» **PROBLEM STATEMENT**
From the data that follows, copy every line with the string "voor".

• • •

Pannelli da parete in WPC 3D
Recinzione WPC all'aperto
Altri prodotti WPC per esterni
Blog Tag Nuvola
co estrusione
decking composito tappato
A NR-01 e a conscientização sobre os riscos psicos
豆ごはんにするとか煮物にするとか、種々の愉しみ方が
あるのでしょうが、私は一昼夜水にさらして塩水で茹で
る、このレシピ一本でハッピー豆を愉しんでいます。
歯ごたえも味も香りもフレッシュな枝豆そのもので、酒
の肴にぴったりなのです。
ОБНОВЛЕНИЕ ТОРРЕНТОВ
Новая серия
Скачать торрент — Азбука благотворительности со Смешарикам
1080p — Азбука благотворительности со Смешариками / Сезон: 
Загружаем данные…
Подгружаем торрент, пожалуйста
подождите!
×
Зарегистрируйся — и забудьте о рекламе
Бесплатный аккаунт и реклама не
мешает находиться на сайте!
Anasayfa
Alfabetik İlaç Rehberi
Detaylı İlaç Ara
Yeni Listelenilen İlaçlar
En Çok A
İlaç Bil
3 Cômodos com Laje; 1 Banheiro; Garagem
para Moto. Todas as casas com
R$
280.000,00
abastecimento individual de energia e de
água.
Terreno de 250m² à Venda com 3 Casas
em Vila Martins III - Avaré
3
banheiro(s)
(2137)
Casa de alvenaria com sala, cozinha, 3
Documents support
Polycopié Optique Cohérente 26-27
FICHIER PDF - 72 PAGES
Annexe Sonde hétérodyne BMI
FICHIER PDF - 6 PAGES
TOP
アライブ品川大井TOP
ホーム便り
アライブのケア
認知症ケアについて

• • •

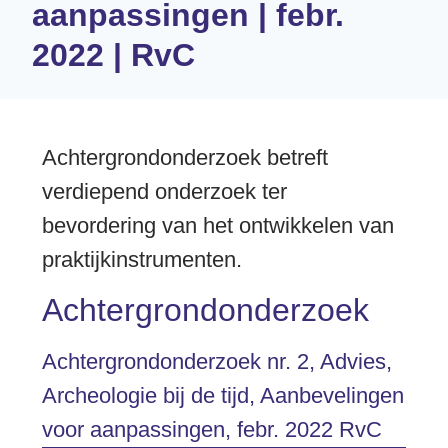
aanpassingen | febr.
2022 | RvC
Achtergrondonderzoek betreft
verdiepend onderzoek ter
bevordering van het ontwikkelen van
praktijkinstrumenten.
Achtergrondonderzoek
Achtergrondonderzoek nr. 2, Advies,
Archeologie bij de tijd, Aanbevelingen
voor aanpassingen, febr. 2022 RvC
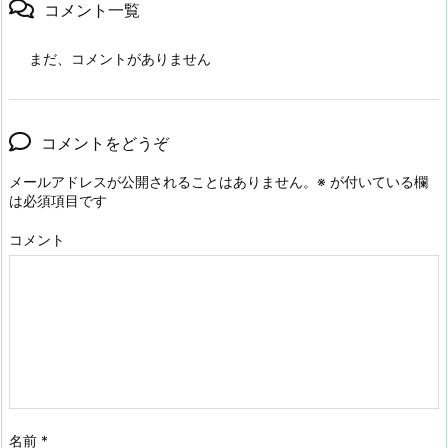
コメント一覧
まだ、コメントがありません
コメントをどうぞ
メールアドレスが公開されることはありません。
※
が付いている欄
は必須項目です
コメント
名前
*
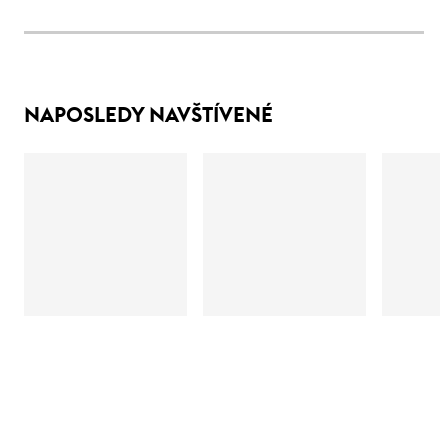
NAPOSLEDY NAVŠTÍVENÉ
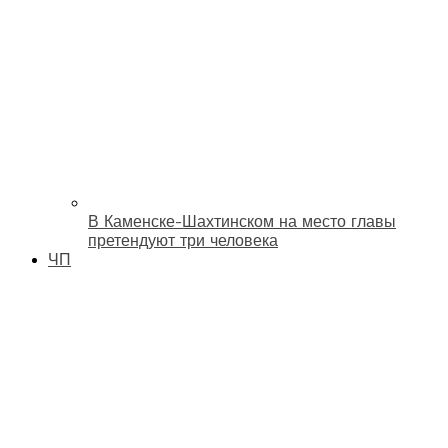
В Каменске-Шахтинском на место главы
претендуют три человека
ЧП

• • •

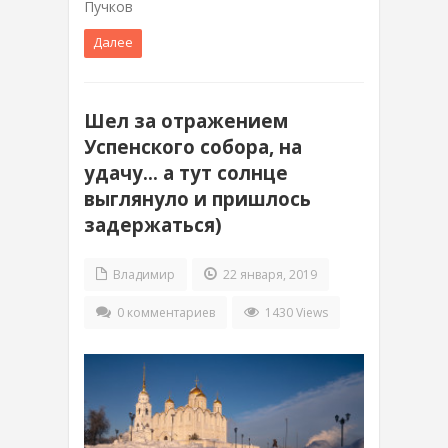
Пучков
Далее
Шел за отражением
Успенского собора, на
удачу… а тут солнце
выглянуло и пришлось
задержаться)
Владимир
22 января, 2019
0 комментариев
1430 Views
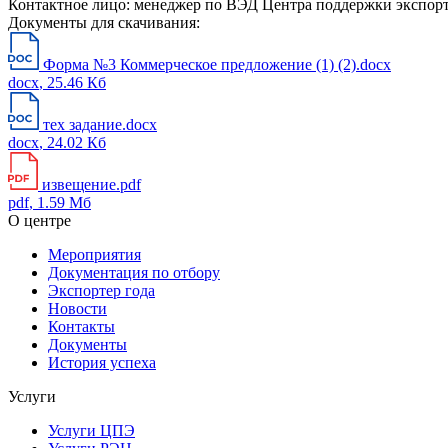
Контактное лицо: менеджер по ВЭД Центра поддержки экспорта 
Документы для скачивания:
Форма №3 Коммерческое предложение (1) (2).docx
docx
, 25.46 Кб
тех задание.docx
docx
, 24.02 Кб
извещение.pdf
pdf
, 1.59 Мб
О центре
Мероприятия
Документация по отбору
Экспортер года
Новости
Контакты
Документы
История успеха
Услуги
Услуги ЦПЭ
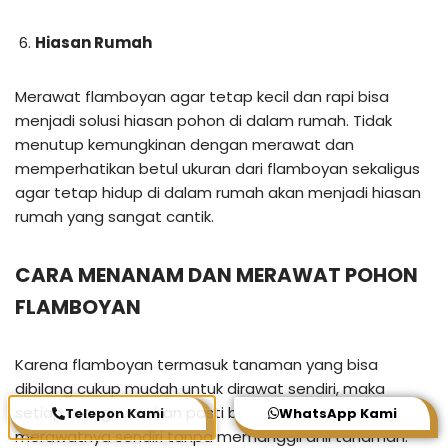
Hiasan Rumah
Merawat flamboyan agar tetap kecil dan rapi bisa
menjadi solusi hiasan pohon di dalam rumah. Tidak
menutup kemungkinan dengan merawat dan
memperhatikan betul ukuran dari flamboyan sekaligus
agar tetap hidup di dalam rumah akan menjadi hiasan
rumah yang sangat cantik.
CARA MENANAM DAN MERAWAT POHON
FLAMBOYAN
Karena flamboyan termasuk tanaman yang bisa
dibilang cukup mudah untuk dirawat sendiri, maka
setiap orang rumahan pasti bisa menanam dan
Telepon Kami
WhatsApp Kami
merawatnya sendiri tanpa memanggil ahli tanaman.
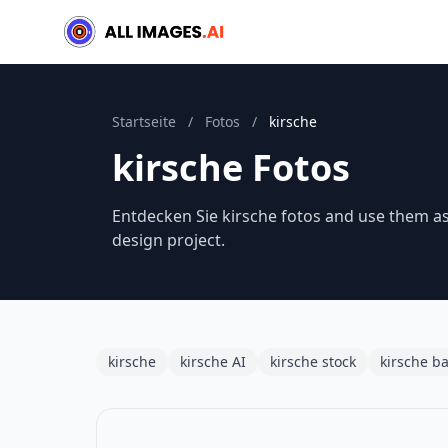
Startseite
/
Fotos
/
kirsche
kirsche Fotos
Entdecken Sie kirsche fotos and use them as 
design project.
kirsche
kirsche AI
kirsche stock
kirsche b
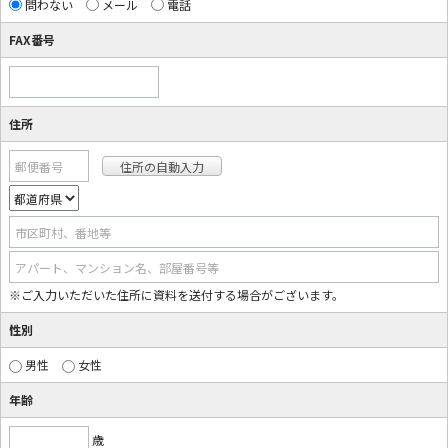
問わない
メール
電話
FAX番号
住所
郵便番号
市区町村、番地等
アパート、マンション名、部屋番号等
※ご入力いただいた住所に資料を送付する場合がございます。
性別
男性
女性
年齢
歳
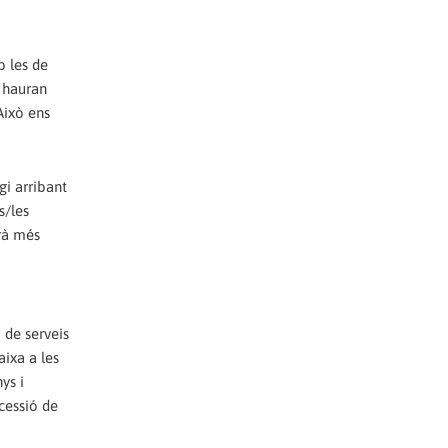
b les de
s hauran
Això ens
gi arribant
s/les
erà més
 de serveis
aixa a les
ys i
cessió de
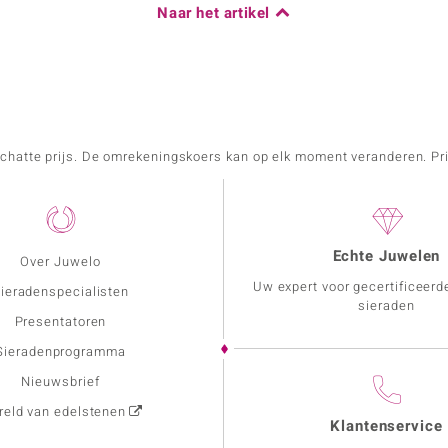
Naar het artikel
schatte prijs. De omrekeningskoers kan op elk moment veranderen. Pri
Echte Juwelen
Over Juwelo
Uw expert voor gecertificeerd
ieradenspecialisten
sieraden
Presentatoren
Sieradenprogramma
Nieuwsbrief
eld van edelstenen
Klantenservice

• • •

» **RESPONSE**
voor aanpassingen, febr. 2022 RvC
Uw expert voor gecertificeerd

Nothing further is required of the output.